Task objective:
Set down every record exactly as it appears.
START Dataset extract
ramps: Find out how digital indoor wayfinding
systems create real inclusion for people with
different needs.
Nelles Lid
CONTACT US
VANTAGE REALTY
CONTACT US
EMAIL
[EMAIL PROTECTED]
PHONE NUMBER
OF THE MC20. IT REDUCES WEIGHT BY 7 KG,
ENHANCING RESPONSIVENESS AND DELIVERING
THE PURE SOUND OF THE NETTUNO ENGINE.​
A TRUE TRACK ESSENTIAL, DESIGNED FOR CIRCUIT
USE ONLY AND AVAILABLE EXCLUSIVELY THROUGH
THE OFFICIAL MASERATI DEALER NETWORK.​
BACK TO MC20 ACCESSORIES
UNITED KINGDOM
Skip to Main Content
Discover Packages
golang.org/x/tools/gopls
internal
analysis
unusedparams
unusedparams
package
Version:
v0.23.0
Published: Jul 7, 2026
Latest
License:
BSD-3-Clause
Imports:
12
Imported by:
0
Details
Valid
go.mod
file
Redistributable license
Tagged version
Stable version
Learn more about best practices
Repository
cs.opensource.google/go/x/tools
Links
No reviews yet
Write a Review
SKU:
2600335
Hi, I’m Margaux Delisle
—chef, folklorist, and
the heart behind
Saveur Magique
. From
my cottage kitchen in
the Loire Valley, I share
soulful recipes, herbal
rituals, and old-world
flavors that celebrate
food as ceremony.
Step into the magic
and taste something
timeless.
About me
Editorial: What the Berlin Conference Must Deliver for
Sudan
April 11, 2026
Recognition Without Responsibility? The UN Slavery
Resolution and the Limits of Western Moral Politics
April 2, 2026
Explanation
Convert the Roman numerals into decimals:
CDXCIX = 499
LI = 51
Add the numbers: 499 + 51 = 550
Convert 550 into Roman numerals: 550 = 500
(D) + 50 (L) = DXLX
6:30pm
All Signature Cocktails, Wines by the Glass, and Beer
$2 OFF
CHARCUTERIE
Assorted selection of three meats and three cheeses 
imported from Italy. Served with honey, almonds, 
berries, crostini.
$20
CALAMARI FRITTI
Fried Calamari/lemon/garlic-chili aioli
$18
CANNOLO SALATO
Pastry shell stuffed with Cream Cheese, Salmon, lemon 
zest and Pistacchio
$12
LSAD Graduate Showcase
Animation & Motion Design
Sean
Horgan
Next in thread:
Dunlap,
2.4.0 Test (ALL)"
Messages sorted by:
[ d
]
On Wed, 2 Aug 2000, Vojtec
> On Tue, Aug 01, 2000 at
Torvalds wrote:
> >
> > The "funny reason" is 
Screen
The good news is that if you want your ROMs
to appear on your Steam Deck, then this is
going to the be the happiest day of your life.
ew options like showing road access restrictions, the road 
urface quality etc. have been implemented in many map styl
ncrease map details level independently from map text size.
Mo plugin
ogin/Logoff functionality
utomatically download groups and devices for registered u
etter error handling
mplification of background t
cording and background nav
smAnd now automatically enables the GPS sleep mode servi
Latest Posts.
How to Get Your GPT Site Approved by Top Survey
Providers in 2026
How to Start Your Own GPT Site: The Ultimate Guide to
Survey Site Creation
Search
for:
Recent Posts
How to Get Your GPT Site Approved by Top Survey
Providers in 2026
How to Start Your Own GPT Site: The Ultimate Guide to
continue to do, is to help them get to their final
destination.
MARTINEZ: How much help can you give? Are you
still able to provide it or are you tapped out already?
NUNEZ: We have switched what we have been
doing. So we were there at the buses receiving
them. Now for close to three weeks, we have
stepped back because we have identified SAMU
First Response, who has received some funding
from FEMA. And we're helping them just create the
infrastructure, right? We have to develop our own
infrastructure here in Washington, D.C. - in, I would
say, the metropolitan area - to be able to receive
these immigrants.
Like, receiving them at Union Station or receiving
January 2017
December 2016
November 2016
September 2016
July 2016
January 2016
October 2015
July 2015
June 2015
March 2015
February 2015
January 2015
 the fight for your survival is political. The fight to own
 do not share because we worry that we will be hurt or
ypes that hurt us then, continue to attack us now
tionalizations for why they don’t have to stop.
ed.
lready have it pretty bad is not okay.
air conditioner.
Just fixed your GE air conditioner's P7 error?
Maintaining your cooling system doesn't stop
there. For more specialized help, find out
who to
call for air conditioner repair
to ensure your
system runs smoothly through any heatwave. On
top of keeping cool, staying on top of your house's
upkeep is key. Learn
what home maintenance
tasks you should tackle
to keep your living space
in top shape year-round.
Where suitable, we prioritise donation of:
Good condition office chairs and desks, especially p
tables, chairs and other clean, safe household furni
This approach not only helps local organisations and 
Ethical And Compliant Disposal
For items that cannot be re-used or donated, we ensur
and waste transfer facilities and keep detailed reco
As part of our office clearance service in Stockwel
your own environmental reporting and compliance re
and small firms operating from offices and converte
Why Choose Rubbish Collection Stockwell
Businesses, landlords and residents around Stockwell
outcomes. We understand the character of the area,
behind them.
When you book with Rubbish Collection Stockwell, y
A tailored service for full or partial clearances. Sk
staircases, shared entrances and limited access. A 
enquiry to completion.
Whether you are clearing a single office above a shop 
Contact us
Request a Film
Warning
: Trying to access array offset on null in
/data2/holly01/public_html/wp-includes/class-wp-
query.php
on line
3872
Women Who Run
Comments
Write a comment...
END Dataset extract
Solution:
ramps: Find out how digital indoor wayfinding
systems create real inclusion for people with
different needs.
Nelles Lid
CONTACT US
VANTAGE REALTY
CONTACT US
EMAIL
[EMAIL PROTECTED]
PHONE NUMBER
OF THE MC20. IT REDUCES WEIGHT BY 7 KG,
ENHANCING RESPONSIVENESS AND DELIVERING
THE PURE SOUND OF THE NETTUNO ENGINE.​
A TRUE TRACK ESSENTIAL, DESIGNED FOR CIRCUIT
USE ONLY AND AVAILABLE EXCLUSIVELY THROUGH
THE OFFICIAL MASERATI DEALER NETWORK.​
BACK TO MC20 ACCESSORIES
UNITED KINGDOM
Skip to Main Content
Discover Packages
golang.org/x/tools/gopls
internal
analysis
unusedparams
unusedparams
package
Version:
v0.23.0
Published: Jul 7, 2026
Latest
License:
BSD-3-Clause
Imports:
12
Imported by:
0
Details
Valid
go.mod
file
Redistributable license
Tagged version
Stable version
Learn more about best practices
Repository
cs.opensource.google/go/x/tools
Links
No reviews yet
Write a Review
SKU:
2600335
Hi, I’m Margaux Delisle
—chef, folklorist, and
the heart behind
Saveur Magique
. From
my cottage kitchen in
the Loire Valley, I share
soulful recipes, herbal
rituals, and old-world
flavors that celebrate
food as ceremony.
Step into the magic
and taste something
timeless.
About me
Editorial: What the Berlin Conference Must Deliver for
Sudan
April 11, 2026
Recognition Without Responsibility? The UN Slavery
Resolution and the Limits of Western Moral Politics
April 2, 2026
Explanation
Convert the Roman numerals into decimals:
CDXCIX = 499
LI = 51
Add the numbers: 499 + 51 = 550
Convert 550 into Roman numerals: 550 = 500
(D) + 50 (L) = DXLX
6:30pm
All Signature Cocktails, Wines by the Glass, and Beer
$2 OFF
CHARCUTERIE
Assorted selection of three meats and three cheeses 
imported from Italy. Served with honey, almonds, 
berries, crostini.
$20
CALAMARI FRITTI
Fried Calamari/lemon/garlic-chili aioli
$18
CANNOLO SALATO
Pastry shell stuffed with Cream Cheese, Salmon, lemon 
zest and Pistacchio
$12
LSAD Graduate Showcase
Animation & Motion Design
Sean
Horgan
Next in thread:
Dunlap,
2.4.0 Test (ALL)"
Messages sorted by:
[ d
]
On Wed, 2 Aug 2000, Vojtec
> On Tue, Aug 01, 2000 at
Torvalds wrote:
> >
> > The "funny reason" is 
Screen
The good news is that if you want your ROMs
to appear on your Steam Deck, then this is
going to the be the happiest day of your life.
ew options like showing road access restrictions, the road 
urface quality etc. have been implemented in many map styl
ncrease map details level independently from map text size.
Mo plugin
ogin/Logoff functionality
utomatically download groups and devices for registered u
etter error handling
mplification of background t
cording and background nav
smAnd now automatically enables the GPS sleep mode servi
Latest Posts.
How to Get Your GPT Site Approved by Top Survey
Providers in 2026
How to Start Your Own GPT Site: The Ultimate Guide to
Survey Site Creation
Search
for:
Recent Posts
How to Get Your GPT Site Approved by Top Survey
Providers in 2026
How to Start Your Own GPT Site: The Ultimate Guide to
continue to do, is to help them get to their final
destination.
MARTINEZ: How much help can you give? Are you
still able to provide it or are you tapped out already?
NUNEZ: We have switched what we have been
doing. So we were there at the buses receiving
them. Now for close to three weeks, we have
stepped back because we have identified SAMU
First Response, who has received some funding
from FEMA. And we're helping them just create the
infrastructure, right? We have to develop our own
infrastructure here in Washington, D.C. - in, I would
say, the metropolitan area - to be able to receive
these immigrants.
Like, receiving them at Union Station or receiving
January 2017
December 2016
November 2016
September 2016
July 2016
January 2016
October 2015
July 2015
June 2015
March 2015
February 2015
January 2015
 the fight for your survival is political. The fight to own
 do not share because we worry that we will be hurt or
ypes that hurt us then, continue to attack us now
tionalizations for why they don’t have to stop.
ed.
lready have it pretty bad is not okay.
air conditioner.
Just fixed your GE air conditioner's P7 error?
Maintaining your cooling system doesn't stop
there. For more specialized help, find out
who to
call for air conditioner repair
to ensure your
system runs smoothly through any heatwave. On
top of keeping cool, staying on top of your house's
upkeep is key. Learn
what home maintenance
tasks you should tackle
to keep your living space
in top shape year-round.
Where suitable, we prioritise donation of:
Good condition office chairs and desks, especially p
tables, chairs and other clean, safe household furni
This approach not only helps local organisations and 
Ethical And Compliant Disposal
For items that cannot be re-used or donated, we ensur
and waste transfer facilities and keep detailed reco
As part of our office clearance service in Stockwel
your own environmental reporting and compliance re
and small firms operating from offices and converte
Why Choose Rubbish Collection Stockwell
Businesses, landlords and residents around Stockwell
outcomes. We understand the character of the area,
behind them.
When you book with Rubbish Collection Stockwell, y
A tailored service for full or partial clearances. Sk
staircases, shared entrances and limited access. A 
enquiry to completion.
Whether you are clearing a single office above a shop 
Contact us
Request a Film
Warning
: Trying to access array offset on null in
/data2/holly01/public_html/wp-includes/class-wp-
query.php
on line
3872
Women Who Run
Comments
Write a comment...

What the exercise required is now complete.